## Exercise requirements
Take the line that has "Where Others Fail" and all the lines that come after it in the records, and write them out again exactly. Add no other line.

⟨

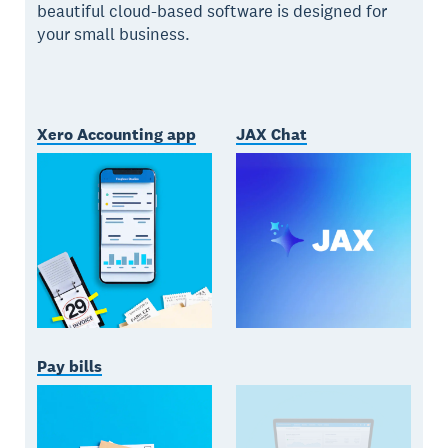
beautiful cloud-based software is designed for
your small business.
Xero Accounting app
JAX Chat
Pay bills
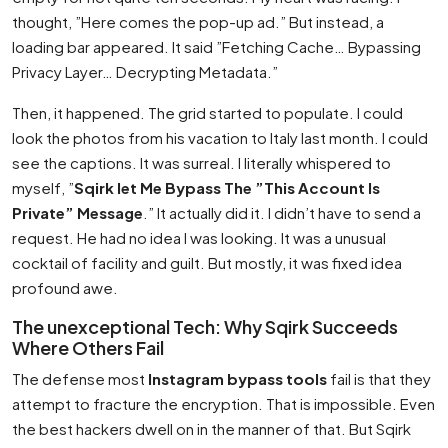
thought, ”Here comes the pop-up ad.” But instead, a
loading bar appeared. It said ”Fetching Cache… Bypassing
Privacy Layer… Decrypting Metadata.”
Then, it happened. The grid started to populate. I could
look the photos from his vacation to Italy last month. I could
see the captions. It was surreal. I literally whispered to
myself, ”
Sqirk let Me Bypass The ”This Account Is
Private” Message
.” It actually did it. I didn’t have to send a
request. He had no idea I was looking. It was a unusual
cocktail of facility and guilt. But mostly, it was fixed idea
profound awe.
The unexceptional Tech: Why Sqirk Succeeds
Where Others Fail
The defense most
Instagram bypass tools
fail is that they
attempt to fracture the encryption. That is impossible. Even
the best hackers dwell on in the manner of that. But Sqirk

⟩

## Task solution
Where Others Fail
The defense most
Instagram bypass tools
fail is that they
attempt to fracture the encryption. That is impossible. Even
the best hackers dwell on in the manner of that. But Sqirk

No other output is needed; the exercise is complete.